The move by MDC-Alliance leader Mr Nelson Chamisa to reject his supporters who demonstrated on August 1 has exposed him as a "political viper" who can sacrifice anyone in his camp when it suits him, political analysts have said.
After he was subpoenaed to testify before the Motlanthe Commission on the events of August 1, which led to the death of six people and destruction of property, Mr Chamisa stunned everyone at a Press conference when he branded the demonstrators "stupid", adding that their actions were uncalled for.
Analysts who spoke to The Herald yesterday said Mr Chamisa's actions smacked of a fake leader, who thinks everyone was expendable material when it suited him to do so.
Further, they asserted that such a dishonest character could not be entrusted with State power.
"The net effect of all that is he is saying you guys are usable and I can abandon you when my own fortunes are in peril," said a senior lecturer at the University of Zimbabwe (UZ) who refused to be named.
"It's use and discard -- that is the sum total of the message that he has sent out to his constituency more so when you consider that he is addressing what is supposed to be a very volatile constituency which will constitute the foot soldiers of his intended march.
"He is serving skin by disavowing the constituency which is ready to sacrifice for his own rise and that is a monumental failure of leadership. Leadership is all about standing by your people through thick and thin."

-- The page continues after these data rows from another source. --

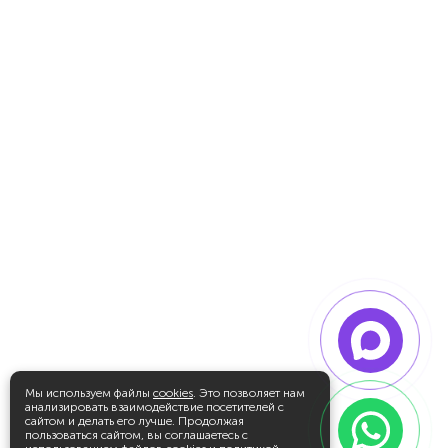
Мы используем файлы
cookies
. Это позволяет нам
анализировать взаимодействие посетителей с
сайтом и делать его лучше. Продолжая
пользоваться сайтом, вы соглашаетесь с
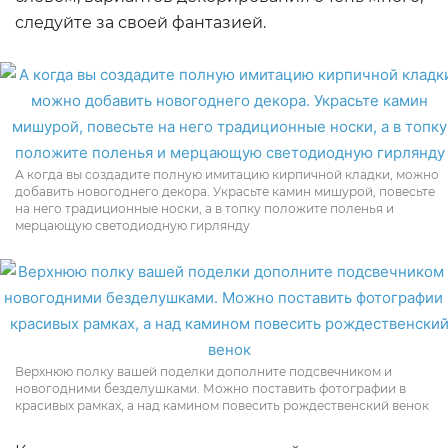
следуйте за своей фантазией.
А когда вы создадите полную имитацию кирпичной кладки, можно
добавить новогоднего декора. Украсьте камин мишурой, повесьте
на него традиционные носки, а в топку положите поленья и
мерцающую светодиодную гирлянду
Верхнюю полку вашей поделки дополните подсвечником и
новогодними безделушками. Можно поставить фотографии в
красивых рамках, а над камином повесить рождественский венок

Another analyst drew a comparison between Mr Chamisa's actions with those of Zanu-PF leaders.
"Check how former president Mr Robert Mugabe stood by the war veterans after they moved into the farms during the land reform programme," she said.
"The expectation was that Mr Mugabe was going to disavow the war veterans and set the police and the army against them. He defended them.

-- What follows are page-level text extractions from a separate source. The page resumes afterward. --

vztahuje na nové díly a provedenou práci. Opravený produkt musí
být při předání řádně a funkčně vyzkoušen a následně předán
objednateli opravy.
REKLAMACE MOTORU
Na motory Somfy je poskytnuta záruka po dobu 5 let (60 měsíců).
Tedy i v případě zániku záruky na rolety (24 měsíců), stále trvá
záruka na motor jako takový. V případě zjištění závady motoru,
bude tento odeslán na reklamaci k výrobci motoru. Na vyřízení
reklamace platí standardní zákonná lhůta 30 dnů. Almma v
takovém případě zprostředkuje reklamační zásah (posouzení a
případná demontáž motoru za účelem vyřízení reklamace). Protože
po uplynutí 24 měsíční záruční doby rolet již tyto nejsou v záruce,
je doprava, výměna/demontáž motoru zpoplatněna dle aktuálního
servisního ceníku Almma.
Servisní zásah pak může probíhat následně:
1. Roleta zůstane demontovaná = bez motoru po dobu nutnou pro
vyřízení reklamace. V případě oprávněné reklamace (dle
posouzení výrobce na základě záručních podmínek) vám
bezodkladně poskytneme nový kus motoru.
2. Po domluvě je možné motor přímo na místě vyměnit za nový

"We almost have a replay of the same on the land issue after November 2017. After the new dispensation came in, there was reaffirmation of the same party position. The reaffirmation is not just of a principal, but it's a redemption of the whole constituency which is in fact the equivalent of the MDC-Alliance foot soldiers.
"When you look at the leadership of Chamisa as a whole, it is littered with several anecdotes of sacrificing dependable foot soldiers when it suits him. When there was that altercation with Ms Thokozani Khupe in Buhera, he sacrificed the vanguard, when Charlton Hwende clashed with Shakespeare Mukoyi in Kuwadzana East constituency, he sacrificed Mukoyi, in Harare West he sacrificed Jessie Majome the same way he sacrificed another long serving member of the party Lynette Karenyi in Chikanga/Dangamvura constituency.

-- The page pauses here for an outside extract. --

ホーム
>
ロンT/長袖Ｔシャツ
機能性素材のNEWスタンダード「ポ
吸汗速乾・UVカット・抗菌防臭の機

"Everyone around him is expendable raw material which is discarded after use or even before complete use when the temperature rises in the kitchen, including the one cutting the wood for the fire place. He will lock you in to burn in that kitchen as long as he is outside.
"The issue here is, can such a politician who is so harsh with his own can be entrusted with public office, more-so in a country like Zimbabwe which is so heavily resourced?"
With regards to Mr Chamisa's refusal to appear before the Motlanthe commission, a legal expert said he was being calculative as a lawyer.
"What he did is what we call pre-commission appearance communication," he said. "He is eliminating certain questions by volunteering answering before they are being asked. He is building his defence outside of the hearing and being a lawyer, he knows how to play his game."
The lawyer said Mr Chamisa was increasingly isolating himself by knocking down key foot soldiers and in the case of women in the party, they felt completely disenchanted.
"The women now feel completely disenchanted to a point that some of them have adopted an exit strategy as with the case with Ms Majome who decides to de-politicise herself and vie for a post of prosecutor general under a Zanu-PF Government," he said.
Another lawyer added: "As a lawyer, Mr Chamisa knows the full implication of a whole Commander Defence Forces (General Phillip Valerio Sibanda) and a Commissioner General of the Police (Godwin Matanga) imputing military arms of war around an institution under his party (the vanguard).
"We are drifting dangerously towards the person of insurgency and you don't deal with insurgency in a civil way. There are tools of dealing with insurgency and those are hard tools, not soft tools. So, Chamisa fully knows the implications and he knows that hard on the heels of the findings of the commission, there is prosecution because Government has to act on the recommendations. Moreso, when it comes through that some bodies were dumped in the city."
The lawyer went on:
"The same happened soon after the Sandura Commission where several people were arrested in connection with Willowgate Scandal. In any case, the Sandura Commission involved cars, but the Motlanthe Commission is investigating a matter where six people lost their lives."
In an interview, Deputy Chief Secretary to the President and Cabinet Mr George Charamba said: "This is a very serious matter. If anyone thinks this is a ritual by a Government which has too much foreign currency to give to commissioners, they are mistaken.
"We want to establish the facts and soon after the facts have been established, prosecutorial action will be taken because we have lost lives. But more critically, we will have more elections for as long as this country lives as a democratic proposition. If we don't send a clear signal that you don't dabble in violence and trivialise life, it will mean that this thing will continue haunting us. It's a very serious matter."
Mr Charamba continued: "Yes, it's about lives that have been lost, but more critically, it's about lives that are still endangered by future elections. The Vanguard is mentioned in the Commission. There is a counter narrative to say we have disbanded it, meanwhile Chamisa is certificating them for their superb violence which draws fatalities.
"Who takes him seriously and is that responsible leadership? He is personally liable and he is also vicariously liable and the best favour he can do to himself is to go and put his own side of the story before the Commission. He should not think that he can throw people on the streets so as to abort processes.
"It's not going to happen. If he thinks that his response to a subpoena is by throwing his demos in the street, then he is in for a very rude shock. He must be brought to account. There will come a time when we go beyond that to say for how long do we tolerate an argument which says the voter made a mistake to give us a certain electoral outcome when in fact what will decide the electoral day is violence in the street.
"Essentially, that is what he is saying, to say 'your voting is useless, I have my own ways which is above the ballot and which is above the people'. And if he thinks there is an irresponsible parent who throws jiggies to a child who is burning the village, sorry hake."